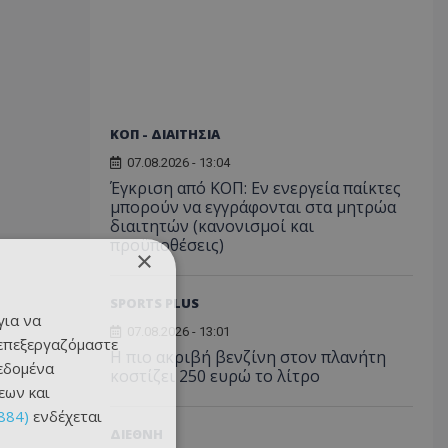
ΚΟΠ - ΔΙΑΙΤΗΣΙΑ
07.08.2026 - 13:04
Έγκριση από ΚΟΠ: Εν ενεργεία παίκτες
μπορούν να εγγράφονται στα μητρώα
διαιτητών (κανονισμοί και
προϋποθέσεις)
×
SPORTS PLUS
για να
07.08.2026 - 13:01
 επεξεργαζόμαστε
Η πιο ακριβή βενζίνη στον πλανήτη
δεδομένα
κοστίζει 250 ευρώ το λίτρο
εων και
884)
ενδέχεται
ΔΙΕΘΝΗ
--------------------
- **Try it**:
Lines in scope run from the one holding "Έγκριση από ΚΟΠ: Εν ενεργεία παίκτες" to the last line of the material above; transcribe them exactly and omit the rest.

- **Your solution**:
Έγκριση από ΚΟΠ: Εν ενεργεία παίκτες
μπορούν να εγγράφονται στα μητρώα
διαιτητών (κανονισμοί και
προϋποθέσεις)
×
SPORTS PLUS
για να
07.08.2026 - 13:01
 επεξεργαζόμαστε
Η πιο ακριβή βενζίνη στον πλανήτη
δεδομένα
κοστίζει 250 ευρώ το λίτρο
εων και
884)
ενδέχεται
ΔΙΕΘΝΗ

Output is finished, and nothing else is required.